A Funding Battle Is Tearing The Arecibo Observatory Apart

A Funding Battle Is Tearing The Arecibo Observatory Apart

After 52 years of groundbreaking science, the renowned Arecibo Observatory in Puerto Rico faces an uncertain future. According to a Nature News report, operations director Robert Kerr has resigned after a bitter dispute with the National Science Foundation over funding cuts.

The trouble began over the summer, when Arecibo was offered the opportunity to accept private SETI work from Russian billionaire Yurni Milner. Milner had recently announced Breakthrough Listen, a $US100-million effort to search for radio and light signals that could indicate alien intelligence. Naturally, Milner wanted to enlist the most sensitive radio telescope on Earth. And he was willing to pay handsomely.

Arecibo has been cash-strapped for years thanks to a series of budget cuts from the NSF. So to Kerr, Milner’s offer felt like salvation — until it became clear that the NSF saw it as a way to jump ship. That is, to accept money from Breakthrough, Arecibo would have to forgo further funding from the NSF. The controversy first came to light in a July 29 Scientific American article, in which Kerr criticised the NSF for turning a promising research and funding opportunity into a “poison pill”:

Kerr rejects the NSF’s position as a catch-22 cleverly designed to further the agency’s budget-cutting goals. As appealing as the Breakthrough Listen observations at Arecibo might be, they would be taking place outside the realm of peer review, and would thus not contribute to that portion of the NSF’s mandate. The further cuts to NSF-mandated science observations that would likely be required to fulfil a Breakthrough Listen partnership could consequently provide the NSF with a convenient excuse to justify divestment. “This new situation waxes unscrupulous,” he says. “The NSF now insists that we do commercial, non — peer-reviewed science so they can divest — and show positively that Arecibo no longer does mainstream radio astronomy and is thus unworthy for NSF investment. Amazing.”
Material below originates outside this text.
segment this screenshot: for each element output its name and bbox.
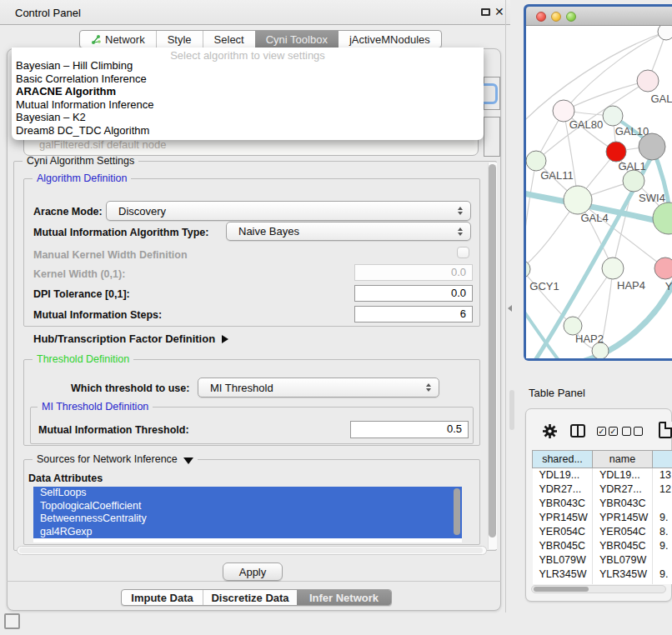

Following publication of that article, Kerr tells Nature News that his relationship with the NSF took a nose dive. The funding agency reportedly stopped returning his calls and emails. A month later, he received a notice that he was no longer Arecibo’s principal investigator. Shortly thereafter, he decided to resign from his post as operations director.

NSF’s take on the matter? Kerr is flat-out wrong about the “communication breakdown,” and he’s being overly sensitive about the funding thing. According to Nature News:

“It was expected that some offset would occur because this situation would divert telescope time” away from other science, says NSF astronomy division director Jim Ulvestad. But the NSF still has not decided whether Breakthrough funding would trigger a one-for-one cut or indeed any cut at all, he says. Kerr and SRI were both told so repeatedly, Ulvestad says.

The NSF says that communication with Kerr continued as usual, and he concedes that his regular biweekly phone calls with the agency did not end. The NSF referred other questions about Kerr’s tenure to his former employer, SRI, which says it does not discuss personnel matters.

Whoever is in the right here, it’s most certainly the case that with Kerr’s resignation, the famous observatory has lost one of its biggest advocates. And at a time when NSF seems eager to turn its attention and dollars to new projects, that doesn’t bode well for the future of radio astronomy.